One of the most remarkable economic events of 2014 was the dramatic fall in global oil prices. Between 2010 and mid-2014 there was a long period of relative stability in the oil markets when the price of Brent crude hovered around $110 per barrel. However, since June 2014 the price has tumbled by almost half, and by the end of 2014 it was around $60 per barrel, its lowest level since 2009.
This process, which has been driven by rising output of shale oil in America and slumping demand elsewhere because of slow economic growth, has broadly been good news for oil consumers and bad news for producers. But what about its impact on younger and future generations?
Good news for young people?
A startling statistic to come out of this transition is that the fall in global oil prices is estimated to have created a net transfer worth somewhere in the region of $1.5 trillion a year from producers to consumers.

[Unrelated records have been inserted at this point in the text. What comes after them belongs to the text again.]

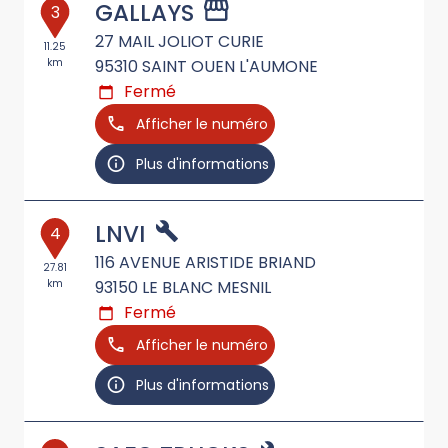
GALLAYS
3
27 MAIL JOLIOT CURIE
11.25
km
95310
SAINT OUEN L'AUMONE
Fermé
Afficher le numéro
Plus d'informations
LNVI
4
116 AVENUE ARISTIDE BRIAND
27.81
km
93150
LE BLANC MESNIL
Fermé
Afficher le numéro
Plus d'informations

For the typical “man (or woman) in the street” this ought to be fantastic news, promising lower prices at the petrol pump and, eventually, for household fuel and other fuel-related costs, such as airline tickets (although lower prices will take a while to filter into these secondary costs, for various reasons).
Today’s young people should benefit from this in several ways. Previous IF research into the cost of living crisis facing young people has shown that they face a punishing combination of lower wages and higher expenditure on housing costs – including household fuel – than any other age group. Lower oil prices should make this easier for them to bear in the long run, putting more money in their pockets.

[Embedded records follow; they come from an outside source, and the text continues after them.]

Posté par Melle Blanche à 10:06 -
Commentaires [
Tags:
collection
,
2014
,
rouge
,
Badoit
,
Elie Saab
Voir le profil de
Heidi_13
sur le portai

Even though young adults today are less likely to be drivers than in previous generations, they should still benefit indirectly from lower oil prices through lower inflation, as oil plays an important role in the price indices which are used to measure inflation.
Storm clouds on the horizon?
On the other hand, if low oil prices persist for a long time then that could have negative implications for future generations, for three reasons.
First, the biggest downside of low oil prices is that they encourage greater consumption. Petrol which is burned in cars generates nearly 11kg of carbon dioxide emissions per gallon, so if we all start driving more because of lower oil prices it could have a significant impact on global warming (especially if cheap oil brings regular car use within reach of millions of consumers in emerging markets like India for the first time). This will put future generations at greater risk of suffering environmental catastrophe, and will slow down the process of greening the global economy.
Second, a related problem is that cheaper oil is likely to make green alternatives to fossil fuels less economically viable. Experts have warned that the amount of public subsidy for technologies such as solar and wind energy will probably have to increase over the next few years because of the widening gap between the cost of generating a given unit of energy from them and the equivalent price of doing the same with oil. This is likely to retard the transition towards a low-carbon economy even more.
Third, many commentators have highlighted the geopolitical risks which accompany low oil prices. Many of the world’s biggest energy producers – including Russia, Venezuela and Iran – have repressive political regimes which could trigger dangerous social tensions if public spending falls and living standards begin to deteriorate. This will make the world a more dangerous place, potentially creating instability which future generations will have to grapple with.
Of course, nobody can predict the future – few commentators appear to have seen the recent fall in oil prices coming, for one thing. It’s possible that a renewed burst of growth in China, Japan or the Eurozone could swiftly reverse the recent downward trend, as could a fall in supply in America if low prices make large numbers of shale producers go bankrupt. However, for the moment low oil prices look like they are here to stay, which could be a mixed blessing for younger and future generations.